Aujourd’hui, la forme numérique du bail instauré par la loi ELAN s’imposera à tous dès le 24 avril 2020. En attendant l’arrivée de cette échéance, de nombreux sites web donnent accès à des modèles de contrat de location conformes à la réglementation.

Si le bail numérique ne peut faire l’objet de signature manuscrite, il n’en est pas dénué pour autant de valeur juridique. Il l’est d’autant moins que le simple bail verbal, qui ne présente ni signature ni forme écrite, s’est vu conférer une valeur juridique et est reconnu par les tribunaux.

Les critères de validité du contrat de bail numérique

Pour bénéficier d’une valeur juridique est être pleinement reconnu, le bail numérique doit évidemment répondre à certains critères. C’est d’ailleurs afin d’éviter les situations non conformes à la loi que des modèles de bail numérique sont proposés en téléchargement. Vous en trouverez en téléchargement gratuit ici sur notre site internet.

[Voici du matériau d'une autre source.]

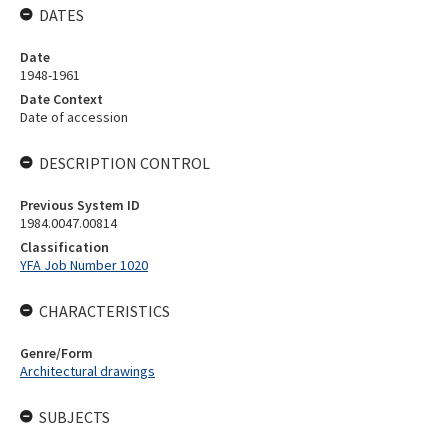
DATES
Date
1948-1961
Date Context
Date of accession
DESCRIPTION CONTROL
Previous System ID
1984.0047.00814
Classification
YFA Job Number 1020
CHARACTERISTICS
Genre/Form
Architectural drawings
SUBJECTS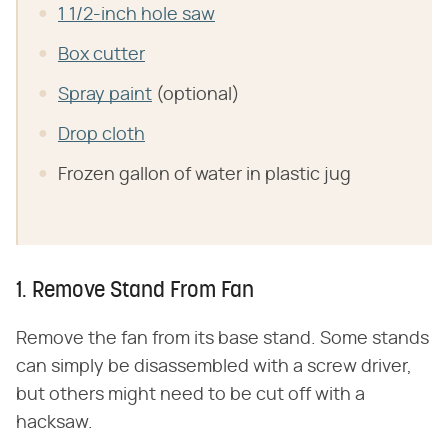
1 1/2-inch hole saw
Box cutter
Spray paint
(optional)
Drop cloth
Frozen gallon of water in plastic jug
1. Remove Stand From Fan
Remove the fan from its base stand. Some stands
can simply be disassembled with a screw driver,
but others might need to be cut off with a
hacksaw.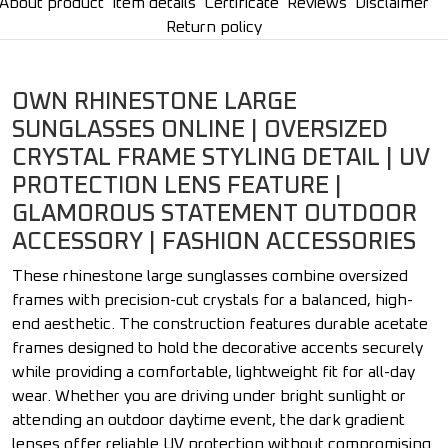
About product
Item details
Certificate
Reviews
Disclaimer
Return policy
OWN RHINESTONE LARGE
SUNGLASSES ONLINE | OVERSIZED
CRYSTAL FRAME STYLING DETAIL | UV
PROTECTION LENS FEATURE |
GLAMOROUS STATEMENT OUTDOOR
ACCESSORY | FASHION ACCESSORIES
These rhinestone large sunglasses combine oversized
frames with precision-cut crystals for a balanced, high-
end aesthetic. The construction features durable acetate
frames designed to hold the decorative accents securely
while providing a comfortable, lightweight fit for all-day
wear. Whether you are driving under bright sunlight or
attending an outdoor daytime event, the dark gradient
lenses offer reliable UV protection without compromising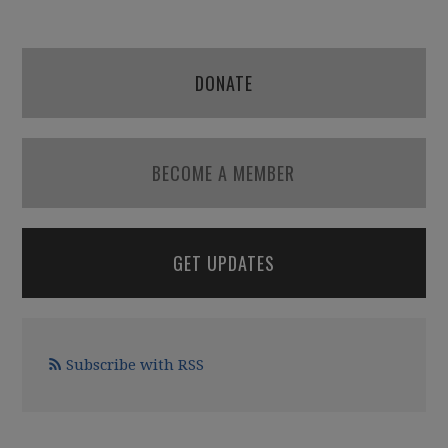
DONATE
BECOME A MEMBER
GET UPDATES
Subscribe with RSS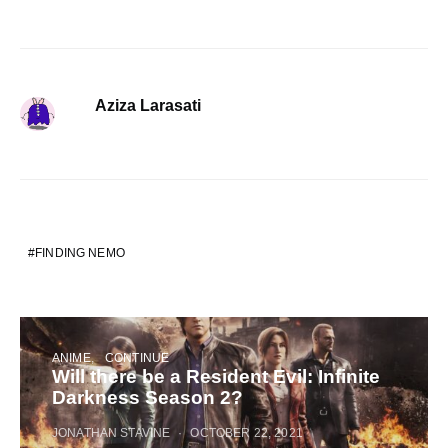
Aziza Larasati
FINDING NEMO
ANIME
CONTINUE
Will there be a Resident Evil: Infinite
Darkness Season 2?
JONATHAN STAVINE
OCTOBER 22, 2021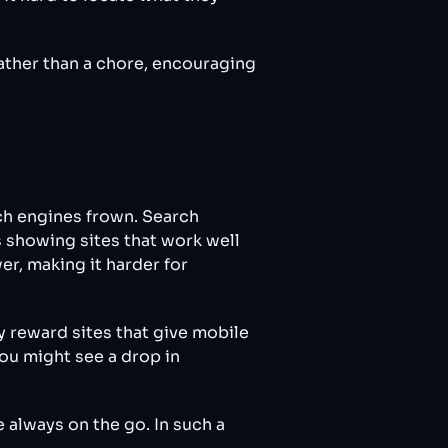
ather than a chore, encouraging
rch engines frown. Search
s showing sites that work well
r, making it harder for
y reward sites that give mobile
you might see a drop in
e always on the go. In such a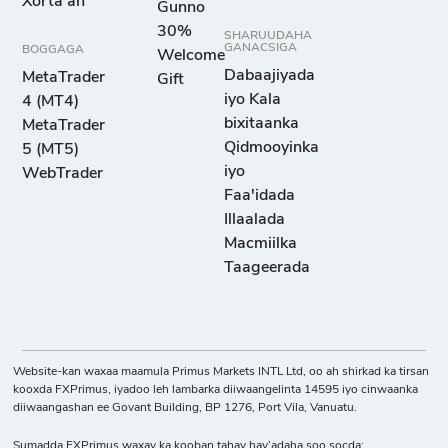
Xorta ah
Gunno
30%
SHARUUDAHA
GANACSIGA
BOGGAGA
Welcome
Dabaajiyada
MetaTrader
Gift
iyo Kala
4 (MT4)
bixitaanka
MetaTrader
Qidmooyinka
5 (MT5)
iyo
WebTrader
Faa'idada
Illaalada
Macmiilka
Taageerada
Website-kan waxaa maamula Primus Markets INTL Ltd, oo ah shirkad ka tirsan
kooxda FXPrimus, iyadoo leh lambarka diiwaangelinta 14595 iyo cinwaanka
diiwaangashan ee Govant Building, BP 1276, Port Vila, Vanuatu.
Sumadda FXPrimus waxay ka kooban tahay hay’adaha soo socda:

Le bail numérique impose donc de renseigner toutes les informations requises par la loi et relatives :

  • A l’immeuble et au bien à louer ;
  • A l’encadrement des loyers, si le bien est soumis à un tel encadrement ;
  • Au locataire et, éventuellement à son garant.

Le bail numérique impose également de joindre toutes les pièces prévues pour être annexées au bail. Une fois toutes les informations vérifiées et confirmées par toutes les parties au contrat, une dernière étape permet de donner au bail numérique sa pleine valeur juridique : la signature.

Quelle est la valeur juridique du bail ?

Lorsque l’ensemble des règles définies quant au contenu du bail numérique ont été respectées, la valeur juridique du bail est définie par la validité des signatures qui y sont apposées.

Les critères de validité d’une signature

La validité d’une signature, notamment devant un tribunal, est subordonnée au respect de trois conditions :

  • Le signataire doit être identifiable de manière précise ;
  • La signature doit être exempte de toute falsification ;
  • Le document doit être protégé de toute modification susceptible de survenir suite à sa signature.

La signature du bail numérique

Pour le bail numérique, l’option à faire est celle de la signature électronique. Assimilable à une signature notariée, cette formule entièrement légale est aujourd’hui assurée grâce à l’existence de plusieurs autorités de certification.

Sur la base de données informatique, ces prestataires qui remplissent la fonction de tiers de confiance, certifient l’identité du titulaire de la signature. Ils sécurisent en outre le document en empêchant sa modification après signature.

Dans les faits, une fois la procédure de signature initiée, c’est d’abord le locataire qui reçoit un mail contenant un lien vers la plateforme de signature électronique, qui lui permet de signer le document. Si un garant est impliqué dans le contrat, il reçoit lui aussi le même type de lien après que le locataire ait signé.

Le bailleur est le dernier intervenant à signer le bail numérique sous la même forme. Une fois toutes ces signatures collectées, le bail numérique a une valeur juridique comparable à celle d’un document notarié.